What you are asked to do — Show only those lines of the entries where the string "года" is found.

(Dataset items)
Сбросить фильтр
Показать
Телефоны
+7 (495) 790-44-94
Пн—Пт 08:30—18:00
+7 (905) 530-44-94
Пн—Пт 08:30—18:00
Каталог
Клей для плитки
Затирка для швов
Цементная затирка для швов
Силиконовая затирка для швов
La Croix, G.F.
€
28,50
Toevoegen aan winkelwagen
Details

==

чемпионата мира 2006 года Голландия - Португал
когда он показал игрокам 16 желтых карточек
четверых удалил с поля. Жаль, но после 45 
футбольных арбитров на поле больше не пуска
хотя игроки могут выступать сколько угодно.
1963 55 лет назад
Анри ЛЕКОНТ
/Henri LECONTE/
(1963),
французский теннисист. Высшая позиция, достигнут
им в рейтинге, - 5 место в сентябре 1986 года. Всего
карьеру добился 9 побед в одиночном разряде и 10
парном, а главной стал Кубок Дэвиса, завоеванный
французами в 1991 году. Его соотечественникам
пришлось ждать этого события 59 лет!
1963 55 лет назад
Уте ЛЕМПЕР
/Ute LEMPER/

==

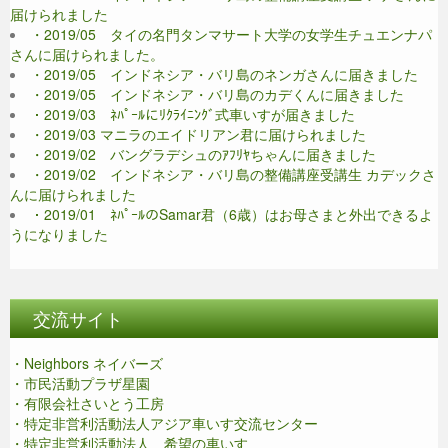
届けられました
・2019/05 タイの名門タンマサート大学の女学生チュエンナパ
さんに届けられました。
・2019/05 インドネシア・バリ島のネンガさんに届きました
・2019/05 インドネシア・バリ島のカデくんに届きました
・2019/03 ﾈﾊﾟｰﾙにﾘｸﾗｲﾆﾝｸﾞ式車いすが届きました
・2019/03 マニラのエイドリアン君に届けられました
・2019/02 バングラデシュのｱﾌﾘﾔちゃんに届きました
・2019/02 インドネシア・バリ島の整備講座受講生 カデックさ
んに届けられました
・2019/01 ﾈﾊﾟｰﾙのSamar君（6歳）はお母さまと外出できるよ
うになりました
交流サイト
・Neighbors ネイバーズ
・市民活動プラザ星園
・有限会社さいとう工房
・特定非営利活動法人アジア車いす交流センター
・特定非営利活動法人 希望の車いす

Answer section —
чемпионата мира 2006 года Голландия - Португал
им в рейтинге, - 5 место в сентябре 1986 года. Всего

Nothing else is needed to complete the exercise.